We went to the public hospital but it was private, but we went through the door marked “private” to the nurses’ coffee room, and it was public. We went to the public university but it was private, but we went to the barber shop on campus and it was public. We went into the hospital, into the university, into the library, into the park. We were offered credit for our debt. We were granted citizenship. We were given the credit of the state, the right to make private any public gone bad. Good citizens can match credit and debt. They get credit for knowing the difference, for knowing their place. Bad debt leads to bad publics, publics unmatched, unconsolidated, unprofitable. We were made honorary citizens. We honored our debt to the nation. We rated the service, scored the cleanliness, paid our fees.

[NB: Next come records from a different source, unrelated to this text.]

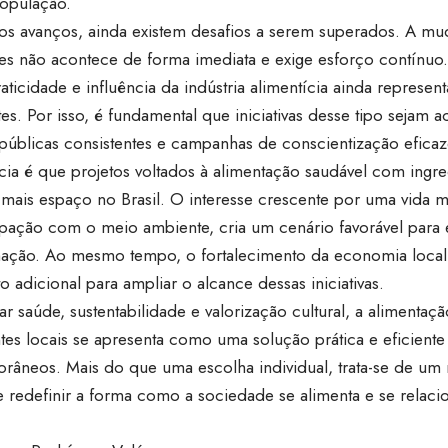
população.
os avanços, ainda existem desafios a serem superados. A mu
res não acontece de forma imediata e exige esforço contínu
aticidade e influência da indústria alimentícia ainda represen
es. Por isso, é fundamental que iniciativas desse tipo seja
 públicas consistentes e campanhas de conscientização eficaz
cia é que projetos voltados à alimentação saudável com ingr
mais espaço no Brasil. O interesse crescente por uma vida ma
pação com o meio ambiente, cria um cenário favorável para 
mação. Ao mesmo tempo, o fortalecimento da economia local
 adicional para ampliar o alcance dessas iniciativas.
ar saúde, sustentabilidade e valorização cultural, a alimenta
tes locais se apresenta como uma solução prática e eficiente
râneos. Mais do que uma escolha individual, trata-se de um
 redefinir a forma como a sociedade se alimenta e se relac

Then we went to the barbershop and they gave us a Christmas breakfast, and we went to the coffee room and got coffee and red pills. We were going to run but we didn’t have to. They ran. They ran across the state and across the economy, like a secret cut, a public outbreak, a fugitive fold. They ran but they didn’t go anywhere. They stayed so we could stay. They saw our bad debt coming a mile off. They showed us this was the public, the real public, the fugitive public, and where to look for it. Look for it here where they say the state doesn’t work. Look for it here where they say there is something wrong with that street. Look for it here where new policies are to be introduced. Look for it here where tougher measures are to be taken, bells are to be tightened, papers are to be served, neighborhoods are to be swept. Anywhere bad debt elaborates itself. Anywhere you can stay, conserve yourself, plan. A few minutes, a few days when you cannot hear them say there is something wrong with you.